Data shown:
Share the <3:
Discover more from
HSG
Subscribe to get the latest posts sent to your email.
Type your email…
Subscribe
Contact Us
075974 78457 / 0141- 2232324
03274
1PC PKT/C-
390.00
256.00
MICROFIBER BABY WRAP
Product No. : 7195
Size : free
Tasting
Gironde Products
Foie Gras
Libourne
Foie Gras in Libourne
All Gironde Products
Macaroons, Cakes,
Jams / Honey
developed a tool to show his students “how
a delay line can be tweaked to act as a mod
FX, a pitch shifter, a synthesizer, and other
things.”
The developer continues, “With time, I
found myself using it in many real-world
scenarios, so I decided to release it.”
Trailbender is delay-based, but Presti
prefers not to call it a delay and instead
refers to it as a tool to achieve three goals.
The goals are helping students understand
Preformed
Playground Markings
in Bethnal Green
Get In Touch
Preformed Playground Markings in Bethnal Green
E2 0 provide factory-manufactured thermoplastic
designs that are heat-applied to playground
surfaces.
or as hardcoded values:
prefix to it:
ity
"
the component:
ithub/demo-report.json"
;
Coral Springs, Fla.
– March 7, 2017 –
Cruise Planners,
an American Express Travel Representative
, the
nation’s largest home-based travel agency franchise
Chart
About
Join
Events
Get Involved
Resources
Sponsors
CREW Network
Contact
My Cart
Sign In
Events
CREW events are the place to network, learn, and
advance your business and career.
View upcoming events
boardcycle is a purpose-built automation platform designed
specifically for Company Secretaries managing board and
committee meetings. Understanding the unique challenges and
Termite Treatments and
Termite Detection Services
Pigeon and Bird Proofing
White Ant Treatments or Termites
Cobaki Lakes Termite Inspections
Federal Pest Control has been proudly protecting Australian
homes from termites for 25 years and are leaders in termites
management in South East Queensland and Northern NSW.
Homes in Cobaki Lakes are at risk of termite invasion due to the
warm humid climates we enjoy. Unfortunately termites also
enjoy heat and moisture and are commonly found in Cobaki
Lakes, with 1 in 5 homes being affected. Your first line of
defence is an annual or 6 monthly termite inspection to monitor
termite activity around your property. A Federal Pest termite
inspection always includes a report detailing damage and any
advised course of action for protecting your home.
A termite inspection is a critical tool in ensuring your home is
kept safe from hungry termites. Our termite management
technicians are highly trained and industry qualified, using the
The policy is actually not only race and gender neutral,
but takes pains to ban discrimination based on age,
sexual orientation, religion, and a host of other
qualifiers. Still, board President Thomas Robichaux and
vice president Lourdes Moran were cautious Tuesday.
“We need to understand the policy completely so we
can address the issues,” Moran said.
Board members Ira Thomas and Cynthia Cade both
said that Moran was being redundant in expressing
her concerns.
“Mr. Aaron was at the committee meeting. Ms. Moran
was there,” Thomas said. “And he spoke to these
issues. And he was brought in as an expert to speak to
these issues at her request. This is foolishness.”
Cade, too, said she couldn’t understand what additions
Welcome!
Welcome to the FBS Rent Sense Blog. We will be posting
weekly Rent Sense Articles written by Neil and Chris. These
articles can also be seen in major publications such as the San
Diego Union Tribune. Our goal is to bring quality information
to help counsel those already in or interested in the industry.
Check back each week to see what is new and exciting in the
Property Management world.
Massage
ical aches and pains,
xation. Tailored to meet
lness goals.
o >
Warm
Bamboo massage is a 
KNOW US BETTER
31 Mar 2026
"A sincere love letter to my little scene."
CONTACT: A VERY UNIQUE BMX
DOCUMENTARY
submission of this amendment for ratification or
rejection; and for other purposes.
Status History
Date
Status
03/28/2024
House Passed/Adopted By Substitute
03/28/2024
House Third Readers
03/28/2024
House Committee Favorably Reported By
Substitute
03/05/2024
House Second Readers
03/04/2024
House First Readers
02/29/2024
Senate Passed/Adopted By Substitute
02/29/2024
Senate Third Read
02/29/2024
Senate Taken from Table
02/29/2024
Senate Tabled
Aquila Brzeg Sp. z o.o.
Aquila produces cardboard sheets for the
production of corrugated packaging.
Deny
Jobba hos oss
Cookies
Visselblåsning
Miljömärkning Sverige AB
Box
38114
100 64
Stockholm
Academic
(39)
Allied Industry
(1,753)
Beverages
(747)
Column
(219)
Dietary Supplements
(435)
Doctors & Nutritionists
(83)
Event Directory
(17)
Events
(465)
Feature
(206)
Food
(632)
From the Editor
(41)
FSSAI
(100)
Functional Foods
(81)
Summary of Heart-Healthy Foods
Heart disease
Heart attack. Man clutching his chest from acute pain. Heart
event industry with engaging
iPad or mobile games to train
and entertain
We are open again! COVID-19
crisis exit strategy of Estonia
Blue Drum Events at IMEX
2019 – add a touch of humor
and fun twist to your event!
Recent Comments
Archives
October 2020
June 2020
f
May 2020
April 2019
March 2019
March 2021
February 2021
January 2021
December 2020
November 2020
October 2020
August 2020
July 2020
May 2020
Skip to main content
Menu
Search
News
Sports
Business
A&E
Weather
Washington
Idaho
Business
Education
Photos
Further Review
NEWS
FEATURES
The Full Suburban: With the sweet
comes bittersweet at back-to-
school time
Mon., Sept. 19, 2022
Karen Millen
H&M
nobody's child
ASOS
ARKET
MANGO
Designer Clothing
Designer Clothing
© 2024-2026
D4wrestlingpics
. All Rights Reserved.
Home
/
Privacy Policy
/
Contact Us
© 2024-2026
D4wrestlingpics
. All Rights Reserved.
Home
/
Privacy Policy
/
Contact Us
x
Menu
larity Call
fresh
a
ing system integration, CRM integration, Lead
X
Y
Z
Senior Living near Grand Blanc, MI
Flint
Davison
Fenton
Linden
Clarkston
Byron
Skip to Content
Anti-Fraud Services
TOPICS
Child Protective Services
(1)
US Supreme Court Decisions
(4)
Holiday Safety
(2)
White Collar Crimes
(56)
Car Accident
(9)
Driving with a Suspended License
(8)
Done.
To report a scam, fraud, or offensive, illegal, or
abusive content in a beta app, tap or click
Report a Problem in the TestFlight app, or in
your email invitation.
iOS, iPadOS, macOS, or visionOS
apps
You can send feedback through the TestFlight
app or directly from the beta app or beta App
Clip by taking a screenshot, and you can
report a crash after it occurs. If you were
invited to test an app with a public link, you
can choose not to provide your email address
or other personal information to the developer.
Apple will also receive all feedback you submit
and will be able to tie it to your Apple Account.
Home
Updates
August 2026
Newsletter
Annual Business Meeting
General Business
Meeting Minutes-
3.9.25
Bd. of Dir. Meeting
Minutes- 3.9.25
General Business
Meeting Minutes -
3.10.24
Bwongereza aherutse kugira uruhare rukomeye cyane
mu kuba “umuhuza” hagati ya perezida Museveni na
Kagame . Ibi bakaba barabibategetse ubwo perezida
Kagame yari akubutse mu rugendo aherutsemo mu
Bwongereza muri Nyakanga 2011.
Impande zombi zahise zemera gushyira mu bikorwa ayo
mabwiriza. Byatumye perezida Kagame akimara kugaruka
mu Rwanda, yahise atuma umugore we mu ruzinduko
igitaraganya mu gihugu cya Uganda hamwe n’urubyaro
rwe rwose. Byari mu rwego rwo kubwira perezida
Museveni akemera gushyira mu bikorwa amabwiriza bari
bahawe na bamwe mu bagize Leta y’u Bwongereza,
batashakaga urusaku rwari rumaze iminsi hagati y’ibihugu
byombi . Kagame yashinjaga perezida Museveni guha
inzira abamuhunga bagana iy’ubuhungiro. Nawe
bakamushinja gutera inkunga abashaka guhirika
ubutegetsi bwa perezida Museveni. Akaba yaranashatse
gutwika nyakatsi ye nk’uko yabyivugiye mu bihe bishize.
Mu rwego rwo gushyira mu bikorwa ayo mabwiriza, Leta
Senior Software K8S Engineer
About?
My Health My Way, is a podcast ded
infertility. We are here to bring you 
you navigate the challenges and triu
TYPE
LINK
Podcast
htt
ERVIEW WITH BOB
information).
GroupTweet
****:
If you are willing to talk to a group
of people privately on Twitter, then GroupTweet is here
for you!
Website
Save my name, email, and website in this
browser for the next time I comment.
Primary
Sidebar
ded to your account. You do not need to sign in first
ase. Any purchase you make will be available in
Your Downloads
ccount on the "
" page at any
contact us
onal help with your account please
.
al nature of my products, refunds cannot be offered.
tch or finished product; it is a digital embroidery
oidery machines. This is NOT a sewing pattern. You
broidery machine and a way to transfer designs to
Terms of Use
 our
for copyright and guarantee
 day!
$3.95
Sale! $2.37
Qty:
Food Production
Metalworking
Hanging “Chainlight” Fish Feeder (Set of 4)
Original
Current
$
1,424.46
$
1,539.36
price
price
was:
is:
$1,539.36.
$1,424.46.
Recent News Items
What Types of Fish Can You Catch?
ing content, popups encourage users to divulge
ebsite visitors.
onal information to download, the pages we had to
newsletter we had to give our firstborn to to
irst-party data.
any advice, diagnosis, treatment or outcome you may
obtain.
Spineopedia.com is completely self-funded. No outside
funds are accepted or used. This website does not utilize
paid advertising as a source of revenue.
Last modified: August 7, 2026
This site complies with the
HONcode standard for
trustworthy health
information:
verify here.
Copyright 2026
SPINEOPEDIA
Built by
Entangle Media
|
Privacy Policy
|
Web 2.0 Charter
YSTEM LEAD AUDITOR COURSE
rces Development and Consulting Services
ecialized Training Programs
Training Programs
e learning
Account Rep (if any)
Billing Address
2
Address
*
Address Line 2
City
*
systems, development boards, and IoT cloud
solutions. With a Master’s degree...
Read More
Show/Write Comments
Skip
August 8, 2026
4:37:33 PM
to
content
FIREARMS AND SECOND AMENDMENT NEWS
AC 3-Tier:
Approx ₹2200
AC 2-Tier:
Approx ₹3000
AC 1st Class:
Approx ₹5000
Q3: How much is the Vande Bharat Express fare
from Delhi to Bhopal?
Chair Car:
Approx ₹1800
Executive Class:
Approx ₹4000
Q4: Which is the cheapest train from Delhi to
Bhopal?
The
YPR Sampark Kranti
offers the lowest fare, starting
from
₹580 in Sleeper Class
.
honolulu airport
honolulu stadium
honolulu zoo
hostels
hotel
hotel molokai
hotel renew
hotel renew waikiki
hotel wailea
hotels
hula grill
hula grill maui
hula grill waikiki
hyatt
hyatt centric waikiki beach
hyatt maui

What you have to do:
"enjoy heat and" marks the last line to print; print everything from the first line of the data through that line, unchanged, and nothing more.

Answer to this exercise:
Share the <3:
Discover more from
HSG
Subscribe to get the latest posts sent to your email.
Type your email…
Subscribe
Contact Us
075974 78457 / 0141- 2232324
03274
1PC PKT/C-
390.00
256.00
MICROFIBER BABY WRAP
Product No. : 7195
Size : free
Tasting
Gironde Products
Foie Gras
Libourne
Foie Gras in Libourne
All Gironde Products
Macaroons, Cakes,
Jams / Honey
developed a tool to show his students “how
a delay line can be tweaked to act as a mod
FX, a pitch shifter, a synthesizer, and other
things.”
The developer continues, “With time, I
found myself using it in many real-world
scenarios, so I decided to release it.”
Trailbender is delay-based, but Presti
prefers not to call it a delay and instead
refers to it as a tool to achieve three goals.
The goals are helping students understand
Preformed
Playground Markings
in Bethnal Green
Get In Touch
Preformed Playground Markings in Bethnal Green
E2 0 provide factory-manufactured thermoplastic
designs that are heat-applied to playground
surfaces.
or as hardcoded values:
prefix to it:
ity
"
the component:
ithub/demo-report.json"
;
Coral Springs, Fla.
– March 7, 2017 –
Cruise Planners,
an American Express Travel Representative
, the
nation’s largest home-based travel agency franchise
Chart
About
Join
Events
Get Involved
Resources
Sponsors
CREW Network
Contact
My Cart
Sign In
Events
CREW events are the place to network, learn, and
advance your business and career.
View upcoming events
boardcycle is a purpose-built automation platform designed
specifically for Company Secretaries managing board and
committee meetings. Understanding the unique challenges and
Termite Treatments and
Termite Detection Services
Pigeon and Bird Proofing
White Ant Treatments or Termites
Cobaki Lakes Termite Inspections
Federal Pest Control has been proudly protecting Australian
homes from termites for 25 years and are leaders in termites
management in South East Queensland and Northern NSW.
Homes in Cobaki Lakes are at risk of termite invasion due to the
warm humid climates we enjoy. Unfortunately termites also
enjoy heat and moisture and are commonly found in Cobaki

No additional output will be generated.